• _Supplied data_:
--------------------------------

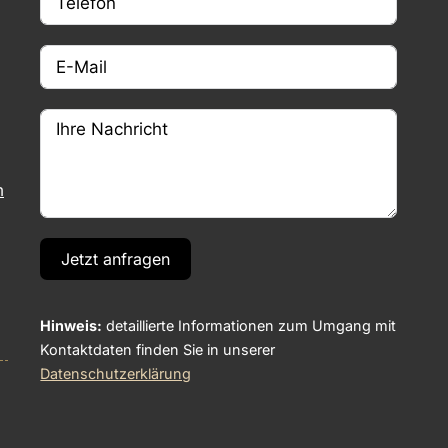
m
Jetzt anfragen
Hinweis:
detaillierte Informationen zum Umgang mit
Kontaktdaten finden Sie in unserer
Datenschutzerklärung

--------------------------------

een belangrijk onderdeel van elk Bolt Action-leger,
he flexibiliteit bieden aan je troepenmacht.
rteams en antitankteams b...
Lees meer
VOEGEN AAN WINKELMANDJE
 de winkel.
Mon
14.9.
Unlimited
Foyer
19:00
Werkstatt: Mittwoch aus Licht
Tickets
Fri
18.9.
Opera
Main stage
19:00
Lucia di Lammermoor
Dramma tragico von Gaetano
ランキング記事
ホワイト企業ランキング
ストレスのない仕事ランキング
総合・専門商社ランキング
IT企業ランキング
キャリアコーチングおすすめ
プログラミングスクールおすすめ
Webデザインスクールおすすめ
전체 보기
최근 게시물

--------------------------------

• _Problem statement_:
Using the records above, write out exactly the lines between the one holding "Jetzt anfragen" and the one holding "Datenschutzerklärung", inclusive; leave everything else out.

• _Output of the task_:
Jetzt anfragen
Hinweis:
detaillierte Informationen zum Umgang mit
Kontaktdaten finden Sie in unserer
Datenschutzerklärung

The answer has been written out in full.